10.境の森の番人、ヒスイ
「ひとつずつ説明していく。さっきも言ったけど、オレは魔法使いなんだ」
ヒスイはホウキに乗って空を飛ぶし、ふしぎな呪文を使う。それはすごく魔法使いっぽいって玲奈は思う。
「カッコいいね!」
「別に、カッコいいってわけじゃない。オレの一族には魔力があるから。それだけだ」
「でも魔法が使えるんでしょ? カッコいいよ! さっきの変なクッションみたいなのも魔法使いって言ってたけど、ヒスイくんの方がずっとカッコいい」
玲奈が言うと、ヒスイはちょっとだけ笑った。
「クッションか。あいつは界移動で力を失ったからあの見た目になっただけで、本当の姿はちがうんだ」
「あ、それ、クッションも言ってたよ。今はとても小さくなってしまったけど、マイナスパワーを集めたら元に戻るって」
「だろうな。世界の移動にはすごく魔力を使うから、あれじゃ大したことはできなかったはずだ」
「うん。お母さんと子どもの足にはりついて、転ばせてたくらい」
「こっちの世界に来てすぐだと、そういう小さなイヤガラセくらいしかできない。でも力がたまれば、もっと大きなことができるようになるんだ」
「大きなことって、どんな?」
「たとえば、火で家を燃やしたり、風でいろんなものを吹き飛ばしたり。人にまぼろしを見せたり、心をあやつったり」
「えっ、こわい」
玲奈の背がぞくっとする。
「そっか、そうやってこの世界の支配者になるつもりなんだね」
「魔力のあるヤツらは、魔力のない人間をバカにしてるからな。

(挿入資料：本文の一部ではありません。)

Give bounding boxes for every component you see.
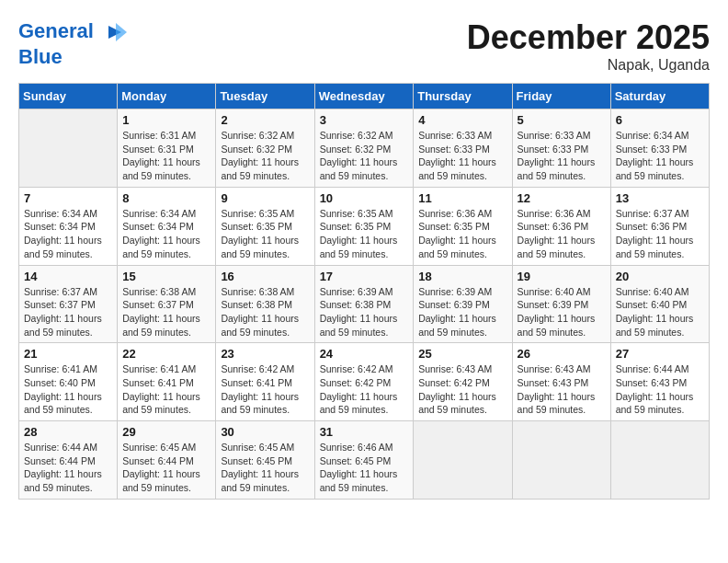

この世界の人間は基本的に魔力なんて持ってないし、カンタンに支配できると思ってやって来るんだ」
「それを防ぐのがヒスイくんなんだね!」
「オレも魔法使いだし。何より、境の森の番人だからな」
「すごいすごい、すごーい!」
心の底から感激して拍手をおくったけど、玲奈はちょっと気になる。
「ねえ。ヒスイくんはちがうよね?」
「なにが?」
「魔法使いだけど、魔力のない人間をバカにしてないよね?」
「もしもバカにしてたら、境の森の番人じゃなくて世界の支配者やってるよ」
「そっか」
それにヒスイは一匹狼だから、世界を支配するなんてメンドウだ、って思ってるのかもしれない。
「どうして笑ってるんだ?」
「なんでもないよ。ねえ、境の森の番人ってなに?」
「質問多いな」
「だって分かんないことだらけだもん。森っていうのは、ヒスイくんの家の後ろにある大きな森のことだよね?」
「そう。あの森は別の世界との“境”なんだ」
「別の世界との境、かあ。とってもワクワクする言葉だね、キューイ?」
「キュキュ、キュキューイ!」
「やっぱりそう思うよね!」
「キュ!」
玲奈とキューイがまた指と手で握手もどきをしていると、ヒスイがあきれたみたいに言う。
「なんで通じてるんだ、お前ら」
「だって私とキューイはもう仲よしだもん。ねー!」
「キュー!」
「あははは! かーわいい!」
「……なあ、麦茶まだいるか?」
「うん、もらう!」
麦茶をコップにそそぐと、ヒスイは立ち上がって、
「用を思い出した」
そう言い残して、奥へ行ってしまった。